In summary, all compounds significantly decreased the release of the inflammatory cytokines NO, TNF-α, and IL-1β from macrophage RAW 264.7 cells compared with the model group in a dose-dependent manner. Furthermore, the inhibitory effects of compounds 2 and 3 were comparable to ibuprofen at high concentrations. These findings implicated that the anti-inflammatory activity of magnolol and honokiol will be increased if they combine a 1,3,5-triazine at one of the phenol-OH groups.
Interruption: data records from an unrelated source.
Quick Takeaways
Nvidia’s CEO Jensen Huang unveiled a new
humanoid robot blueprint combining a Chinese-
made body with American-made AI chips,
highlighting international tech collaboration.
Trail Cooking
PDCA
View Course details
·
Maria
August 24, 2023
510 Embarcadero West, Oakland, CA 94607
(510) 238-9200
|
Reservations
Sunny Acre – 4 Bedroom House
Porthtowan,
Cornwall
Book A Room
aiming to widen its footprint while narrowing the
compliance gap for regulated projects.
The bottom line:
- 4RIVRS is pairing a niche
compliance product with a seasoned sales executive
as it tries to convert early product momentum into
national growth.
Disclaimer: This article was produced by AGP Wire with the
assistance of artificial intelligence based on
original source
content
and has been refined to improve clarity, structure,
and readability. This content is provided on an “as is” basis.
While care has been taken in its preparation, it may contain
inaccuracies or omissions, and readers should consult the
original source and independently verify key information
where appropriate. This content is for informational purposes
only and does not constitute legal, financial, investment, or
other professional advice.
2.2.2. The Inhibitory Potential of Compounds against the Proliferative Ability of Various Human Carcinoma Cells

To determine the inhibitory potency of acquired compounds against the proliferation of various human carcinoma cells, MCF-7, HepG2, A549, and BxPC-3 cells were exposed to various concentrations of obtained compounds for 2 days. As shown in

Table 1. Antiproliferative activity of compound 1, 2, and 3 against four human cancer cell lines.

Compound	IC50 (µM)
	MCF-7	HepG2	A549	B × PC-3
Magnolol	64.71 ± 0.73	51.23 ± 0.61	52.11 ± 0.94	74.02 ± 0.33
Honokiol	45.93 ± 0.46	41.84 ± 0.78	33.5 ± 0.48	49.24 ± 1.09
1	24.71 ± 0.58	31.23 ± 0.34	32.11 ± 0.17	34.02 ± 0.75
2	6.63 ± 0.39	5.57 ± 0.26	6.95 ± 0.27	8.74 ± 0.41
3	13.84 ± 0.53	14.42 ±1.31	18.5 ± 0.52	10.31 ± 0.87

, compounds 1, 2, and 3 showed comparatively low micromole IC₅₀ values compared to magnolol and honokiol. Among them, compound 2 demonstrated promising and broad-spectrum antiproliferative activity with IC₅₀ values ranging from 5.57 to 8.74 µM. Hence, this suggests that these compounds might be potential broad-spectrum antitumor agents for human cancer treatment.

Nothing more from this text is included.